For somebody who always harped about how much he loved his team and Wisconsin, how could you sneak around looking for another job while the season hadn’t even finished yet?
That’s just classless. Other coaches have done the same, but for a man who was reputed as a players-first coach, it sure seems like a hypocritical move to leave your team when they need their leader the most as they head to another Rose Bowl.
We understand that you did plenty of great things for this program. You led Wisconsin to three-straight Rose Bowls, something your mentor, Barry Alvarez, didn’t even accomplish. You won 68 games and lost 24. You found a way to bring the recruiting talent up and land the greatest prize bull of them all, Russell Wilson, in 2011. You helped build the Wisconsin brand to a new national level.
But the way you treated your departure from the University of Wisconsin’s football program is unacceptable. You made the Wisconsin job look like a stepping-stone rather than the top-tier position you helped make it with continued years of success.
It’s hard to see someone with your kind of success walk away, but it’s important to understand what you didn’t bring to the table as well. We remember how poor of a game manager you are, how you used timeouts carelessly at Michigan State and against Oregon last year and how you weren’t the kind of coach whose decisions would make a deciding difference in winning a game.

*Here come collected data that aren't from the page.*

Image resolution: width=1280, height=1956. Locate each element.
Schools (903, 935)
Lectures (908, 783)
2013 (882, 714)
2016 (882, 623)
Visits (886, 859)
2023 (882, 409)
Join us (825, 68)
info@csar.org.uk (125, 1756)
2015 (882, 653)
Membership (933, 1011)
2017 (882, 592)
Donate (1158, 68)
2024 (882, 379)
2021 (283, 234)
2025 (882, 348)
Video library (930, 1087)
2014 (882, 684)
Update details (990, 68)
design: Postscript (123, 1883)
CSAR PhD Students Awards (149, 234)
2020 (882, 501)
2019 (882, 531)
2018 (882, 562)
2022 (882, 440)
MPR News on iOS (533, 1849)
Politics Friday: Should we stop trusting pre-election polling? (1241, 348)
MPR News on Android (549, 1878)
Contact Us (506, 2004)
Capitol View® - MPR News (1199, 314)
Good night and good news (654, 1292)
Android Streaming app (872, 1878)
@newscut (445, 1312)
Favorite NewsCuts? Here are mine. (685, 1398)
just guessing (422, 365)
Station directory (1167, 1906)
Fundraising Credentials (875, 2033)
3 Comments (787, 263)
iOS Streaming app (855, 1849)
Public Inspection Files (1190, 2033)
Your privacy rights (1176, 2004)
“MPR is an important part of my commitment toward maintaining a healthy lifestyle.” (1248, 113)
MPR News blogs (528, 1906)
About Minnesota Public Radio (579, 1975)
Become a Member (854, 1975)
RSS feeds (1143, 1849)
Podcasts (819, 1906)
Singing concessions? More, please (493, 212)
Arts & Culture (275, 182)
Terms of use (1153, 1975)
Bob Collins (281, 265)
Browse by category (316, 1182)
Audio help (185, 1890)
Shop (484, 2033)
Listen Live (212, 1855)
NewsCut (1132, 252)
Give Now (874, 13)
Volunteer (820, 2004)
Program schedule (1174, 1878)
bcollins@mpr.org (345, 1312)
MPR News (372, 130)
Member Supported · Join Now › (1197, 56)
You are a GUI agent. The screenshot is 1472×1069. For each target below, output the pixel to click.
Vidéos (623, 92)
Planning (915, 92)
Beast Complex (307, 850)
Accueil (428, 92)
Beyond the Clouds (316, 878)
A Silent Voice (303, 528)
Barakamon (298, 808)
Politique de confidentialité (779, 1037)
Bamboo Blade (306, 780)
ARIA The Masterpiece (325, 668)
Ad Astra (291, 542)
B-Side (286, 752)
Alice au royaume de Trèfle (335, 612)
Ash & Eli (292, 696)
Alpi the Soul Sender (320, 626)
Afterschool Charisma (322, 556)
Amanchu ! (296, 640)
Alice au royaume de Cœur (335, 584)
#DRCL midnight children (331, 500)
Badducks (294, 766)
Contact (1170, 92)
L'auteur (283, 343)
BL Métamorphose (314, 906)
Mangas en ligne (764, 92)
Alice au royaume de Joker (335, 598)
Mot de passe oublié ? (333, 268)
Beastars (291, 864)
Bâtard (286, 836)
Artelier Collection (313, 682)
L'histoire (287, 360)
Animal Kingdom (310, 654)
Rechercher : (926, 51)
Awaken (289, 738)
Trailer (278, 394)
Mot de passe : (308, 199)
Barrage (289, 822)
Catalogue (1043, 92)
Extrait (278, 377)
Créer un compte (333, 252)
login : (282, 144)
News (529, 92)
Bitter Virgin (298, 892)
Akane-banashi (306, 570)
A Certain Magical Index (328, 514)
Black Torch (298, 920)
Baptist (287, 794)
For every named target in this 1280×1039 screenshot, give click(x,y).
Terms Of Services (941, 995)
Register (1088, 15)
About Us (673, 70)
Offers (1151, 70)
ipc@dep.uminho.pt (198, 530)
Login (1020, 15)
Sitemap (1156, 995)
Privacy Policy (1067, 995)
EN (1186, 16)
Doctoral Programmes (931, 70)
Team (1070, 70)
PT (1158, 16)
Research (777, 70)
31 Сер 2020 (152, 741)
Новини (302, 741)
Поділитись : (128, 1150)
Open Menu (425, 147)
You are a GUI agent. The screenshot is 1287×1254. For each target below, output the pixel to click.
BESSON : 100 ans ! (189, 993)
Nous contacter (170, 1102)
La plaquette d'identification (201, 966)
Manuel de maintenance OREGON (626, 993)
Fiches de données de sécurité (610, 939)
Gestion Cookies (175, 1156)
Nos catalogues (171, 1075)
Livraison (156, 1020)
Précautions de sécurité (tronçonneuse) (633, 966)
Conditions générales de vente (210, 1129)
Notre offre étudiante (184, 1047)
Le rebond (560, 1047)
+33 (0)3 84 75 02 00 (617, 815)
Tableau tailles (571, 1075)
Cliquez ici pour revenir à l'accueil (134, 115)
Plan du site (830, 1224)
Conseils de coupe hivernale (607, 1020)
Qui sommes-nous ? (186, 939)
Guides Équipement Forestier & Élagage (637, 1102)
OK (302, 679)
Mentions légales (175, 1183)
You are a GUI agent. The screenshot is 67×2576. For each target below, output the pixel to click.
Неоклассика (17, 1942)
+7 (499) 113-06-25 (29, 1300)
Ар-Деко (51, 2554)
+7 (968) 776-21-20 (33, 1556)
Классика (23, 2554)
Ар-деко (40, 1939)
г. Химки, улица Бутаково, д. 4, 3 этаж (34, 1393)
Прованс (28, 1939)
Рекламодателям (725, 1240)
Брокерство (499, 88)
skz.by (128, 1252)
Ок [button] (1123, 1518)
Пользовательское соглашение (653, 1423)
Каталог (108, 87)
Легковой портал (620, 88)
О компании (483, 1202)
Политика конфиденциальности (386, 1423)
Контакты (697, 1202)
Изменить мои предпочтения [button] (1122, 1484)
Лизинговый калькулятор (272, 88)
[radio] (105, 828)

Remember the time you put Danny O’Brien in for the two-minute drill against Nebraska? We do.
And you lost the big games that mattered. No Rose Bowl wins and just one win in true road games against opponents in the top 25 show you never seemed to have your players ready when it mattered most.
This season was no different. Your team jumped out to leads in games and went stale in the second half, a mark of being outcoached or rather failing to make adjustments greater than those of your opponents. You made a poor hire at one of the most important positions for your team, the offensive line, and it nearly derailed the season.
In wake of this shocking departure, we at The Badger Herald think it is of the utmost importance that someone with familiarity not just with the program, but also with the players, becomes the next head coach at Wisconsin.
When former offensive coordinator Paul Chryst left last year to accept the head coaching job at Pittsburgh, he took several of Wisconsin’s best assistants with him, including tight ends coach and recruiting dynamo Joe Rudolph. Chryst was the genius behind the Wisconsin offensive machine of years past under Bielema, including the 2011 team that set school records in both points scored (44.1) and yards of offense per game (469.9).
He’s familiar with players he’s coached at quarterback like Joel Stave and has proven his tenacity as an offensive play-caller. And that’s why Chryst is a natural fit at the now vacant head coach spot for UW and earns our endorsement as the next head coach for the Badgers.
And we don’t read too much into his statement Tuesday night saying he was committed to Pittsburgh. Crazier things have happened.
So have fun in the SEC, Bret. We wish you well. But if you thought the criticism at Wisconsin this season was tough, just hope things don’t go sour in the South.